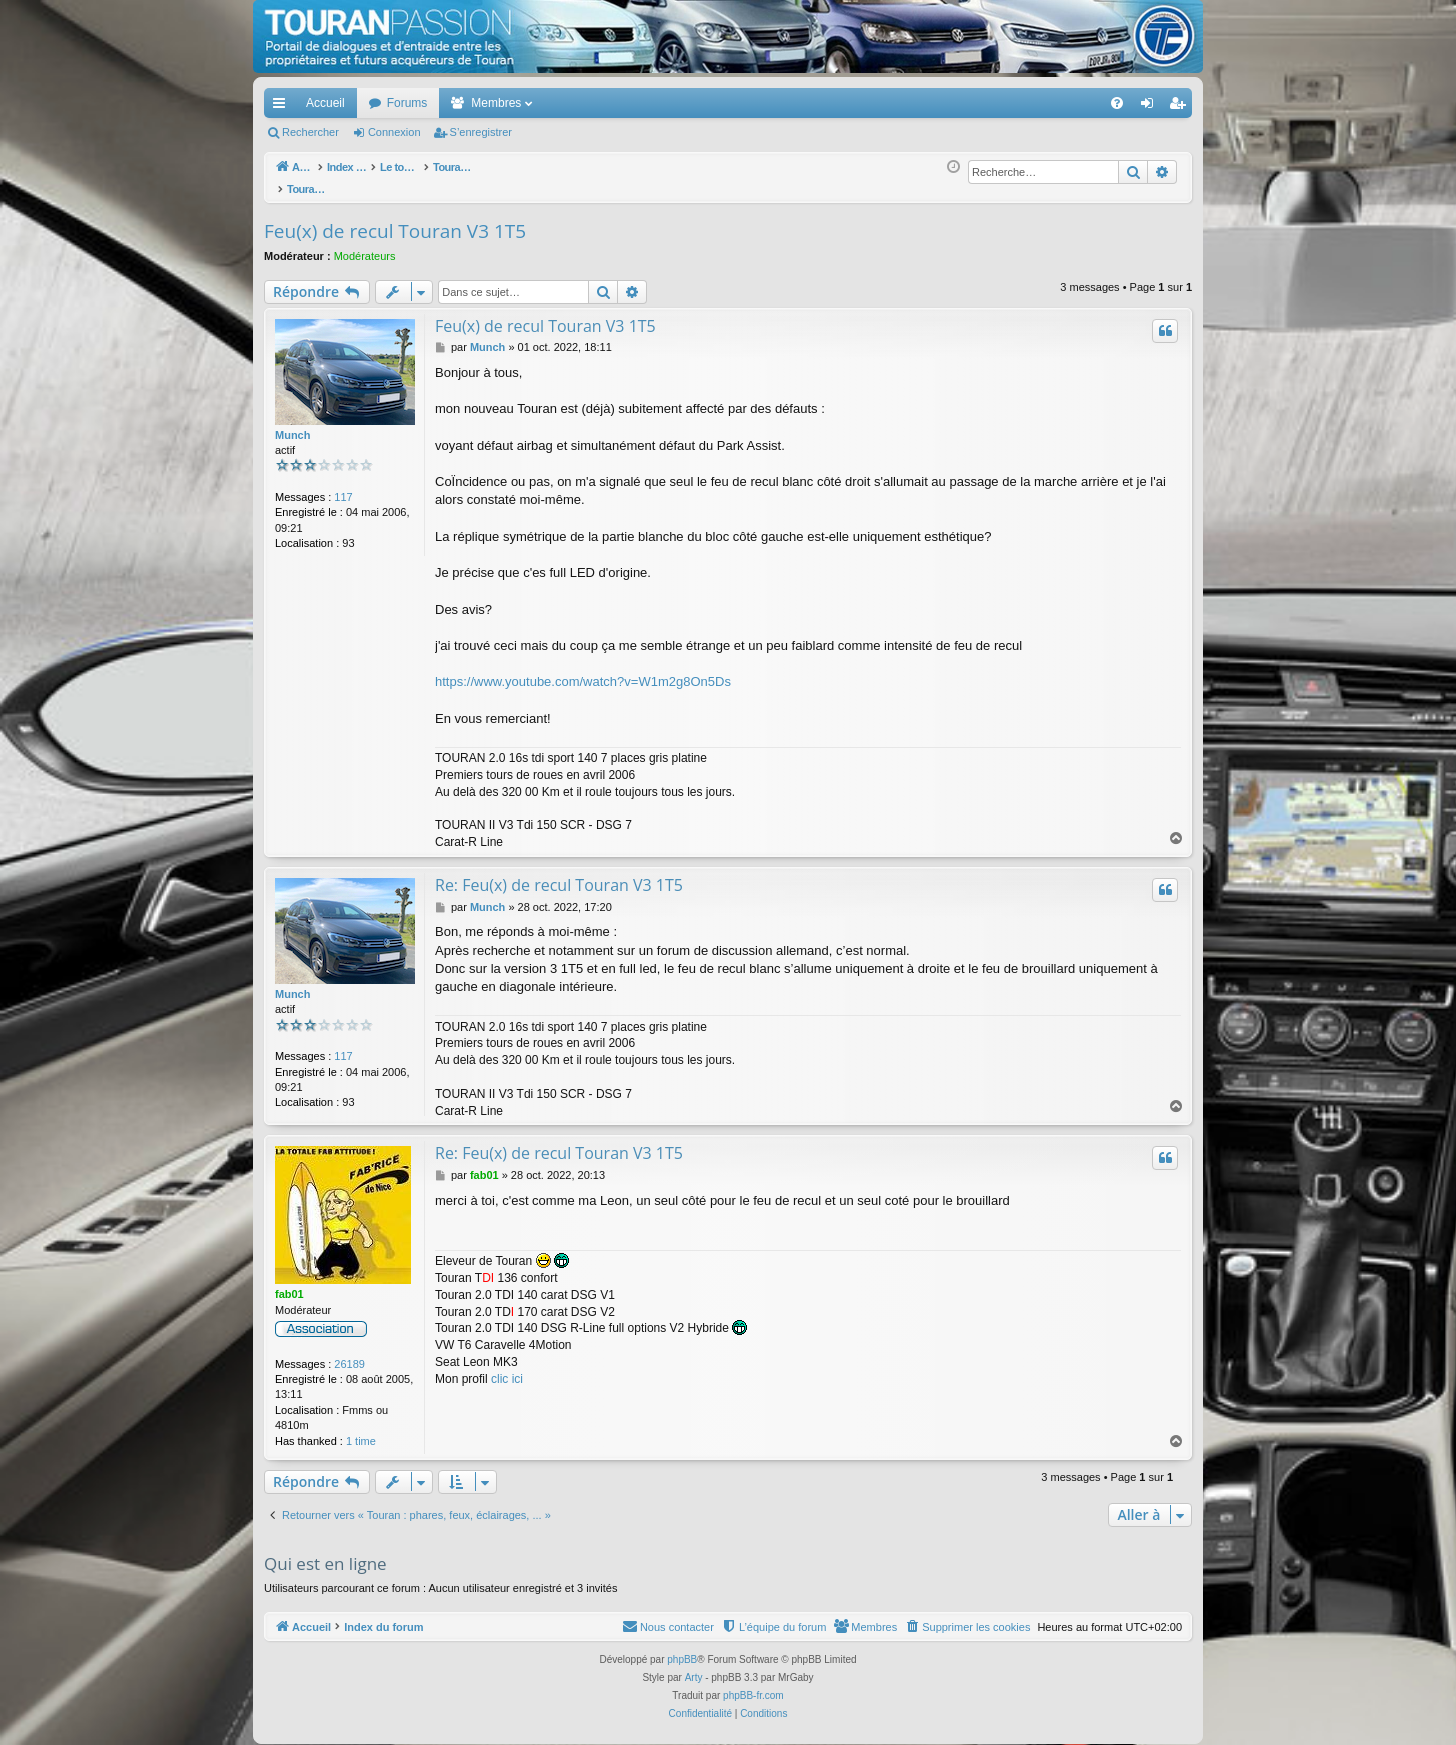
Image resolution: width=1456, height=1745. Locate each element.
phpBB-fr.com (753, 1684)
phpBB (682, 1648)
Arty (694, 1666)
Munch (292, 424)
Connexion (394, 132)
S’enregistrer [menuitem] (1181, 107)
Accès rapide (283, 107)
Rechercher (310, 132)
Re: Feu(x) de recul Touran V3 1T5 (559, 874)
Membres (496, 103)
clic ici (507, 1368)
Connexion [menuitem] (1151, 107)
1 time (361, 1430)
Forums (407, 103)
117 (343, 486)
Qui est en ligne (325, 1552)
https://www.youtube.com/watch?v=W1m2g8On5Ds (583, 670)
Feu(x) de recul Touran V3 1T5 (395, 220)
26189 (349, 1353)
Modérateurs (365, 245)
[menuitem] (1047, 103)
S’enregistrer (481, 132)
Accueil (325, 103)
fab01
********
• **WHAT IS REQUIRED**
Find "Arty (694, 1666)" in the material above; set down exactly the line holding it and every line after it, through the last, and no others.

• **SOLUTION**
Arty (694, 1666)
Munch (292, 424)
Connexion (394, 132)
S’enregistrer [menuitem] (1181, 107)
Accès rapide (283, 107)
Rechercher (310, 132)
Re: Feu(x) de recul Touran V3 1T5 (559, 874)
Membres (496, 103)
clic ici (507, 1368)
Connexion [menuitem] (1151, 107)
1 time (361, 1430)
Forums (407, 103)
117 (343, 486)
Qui est en ligne (325, 1552)
https://www.youtube.com/watch?v=W1m2g8On5Ds (583, 670)
Feu(x) de recul Touran V3 1T5 (395, 220)
26189 (349, 1353)
Modérateurs (365, 245)
[menuitem] (1047, 103)
S’enregistrer (481, 132)
Accueil (325, 103)
fab01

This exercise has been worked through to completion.